In: Economics
The economy is experiencing a short-run recession (low levels of output and high rates of unemployment). You are the chief economic advisor of the federal government. In each of the following two cases, propose a concrete example of policy that the government can implement to boost the economy. Be specific on how each policy would affect output, unemployment, and price level using the AD-AS model.
1. Assume that you are from the Keynesian (mainstream) school of thought.

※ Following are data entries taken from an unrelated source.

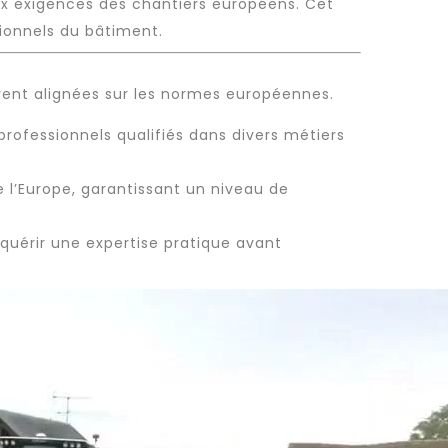
ux exigences des chantiers européens. Cet
ionnels du bâtiment.
ent alignées sur les normes européennes.
professionnels qualifiés
dans divers métiers
 l’Europe, garantissant un niveau de
cquérir une expertise pratique avant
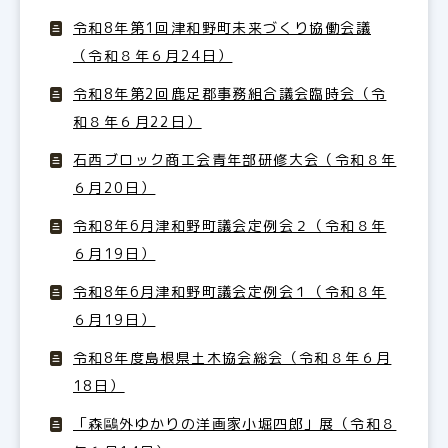
令和8年第1回津和野町未来づくり協働会議
（令和８年６月24日）
令和8年第2回鹿足郡事務組合議会臨時会（令
和８年６月22日）
石西ブロック商工会青年部研修大会（令和８年
６月20日）
令和8年6月津和野町議会定例会２（令和８年
６月19日）
令和8年6月津和野町議会定例会１（令和８年
６月19日）
令和8年度島根県土木協会総会（令和８年６月
18日）
「森鷗外ゆかりの洋画家小堀四郎」展（令和８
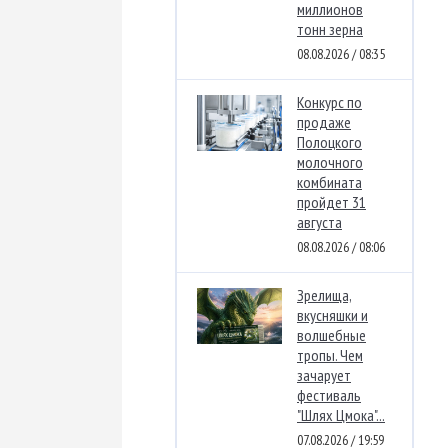
миллионов
тонн зерна
08.08.2026 / 08:35
Конкурс по
продаже
Полоцкого
молочного
комбината
пройдет 31
августа
08.08.2026 / 08:06
Зрелища,
вкусняшки и
волшебные
тропы. Чем
зачарует
фестиваль
"Шлях Цмока"...
07.08.2026 / 19:59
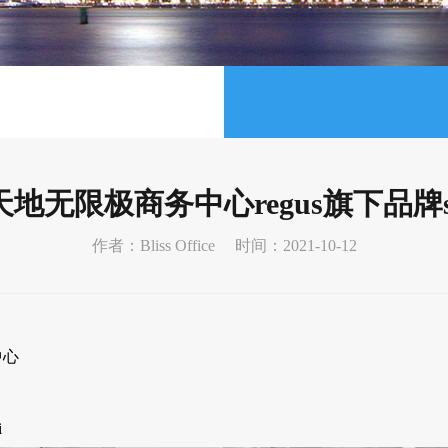
地无限极商务中心regus旗下品牌sp
作者：Bliss Office
时间：2021-10-12
中心
i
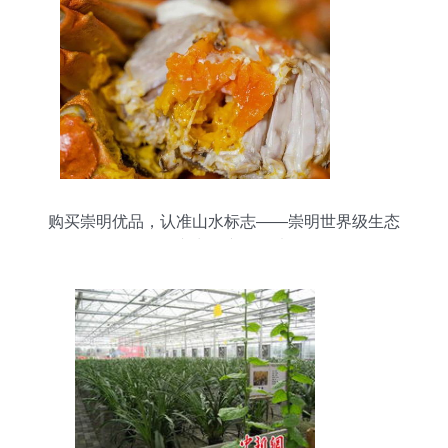
购买崇明优品，认准山水标志——崇明世界级生态
岛递出农产品名片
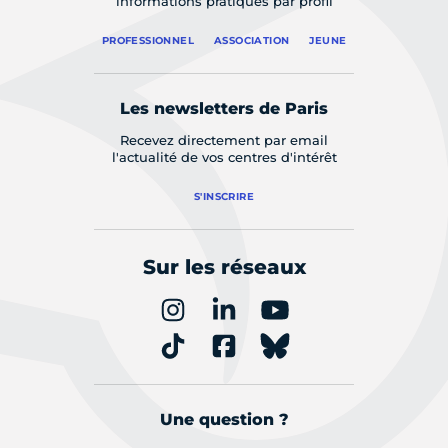
informations pratiques par profil
PROFESSIONNEL
ASSOCIATION
JEUNE
Les newsletters de Paris
Recevez directement par email
l'actualité de vos centres d'intérêt
S'INSCRIRE
Sur les réseaux
Une question ?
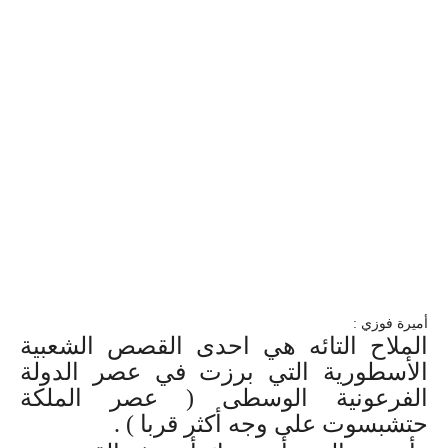
أميرة فوزي :
الملاح التائه هي احدى القصص الشعبية
الأسطورية التي برزت في عصر الدولة
الفرعونية الوسطى ( عصر الملكة
حتشبسوت على وجه أكثر قربا ) .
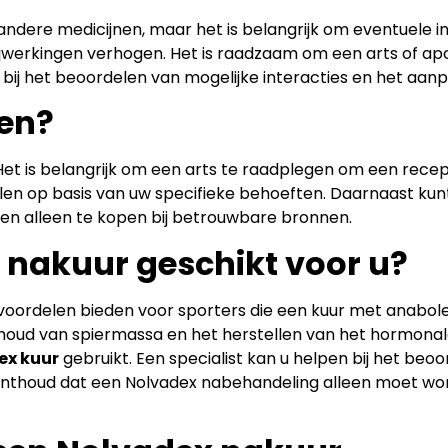
andere medicijnen, maar het is belangrijk om eventuele 
ijwerkingen verhogen. Het is raadzaam om een arts of ap
ij het beoordelen van mogelijke interacties en het aanp
en?
t is belangrijk om een arts te raadplegen om een recept
alen op basis van uw specifieke behoeften. Daarnaast kun
n en alleen te kopen bij betrouwbare bronnen.
x nakuur geschikt voor u?
oordelen bieden voor sporters die een kuur met anabole
houd van spiermassa en het herstellen van het hormonale 
ex kuur
gebruikt. Een specialist kan u helpen bij het be
Onthoud dat een Nolvadex nabehandeling alleen moet wo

2. Assume that you adhere to the real business cycle view
Answer 1:
If the economy is in the recessionary gap, then from the perspective of Keynesian school of thought, the government should follow expansionary fiscal policy which involves increase in the level of government expenditure and decrease in the tax rate which will increase consumption and government expenditure in the economy and thus increase aggregate demand which will shift the AD curve rightwards leasing to increase in price level and output in the economy. As the level of output increases, demand for labor will increase in the labor market and this will lead to reduction in the level of unemployment in the economy. This can be depicted as:
Answer 2:
In the case of Classical/ real Business Cycle view, it is assumed that the economy self adjusts itself to the full employment level of output. During the recessionary gap, real wages fall because of increased unemployment in the economy which reduces cost of production in the economy. This reduction in cost will increase the level of aggregate supply in the economy shifting AS curve rightwards to AS' and at new equilibrium point E2, prices have decreased and economy is at the full employment level.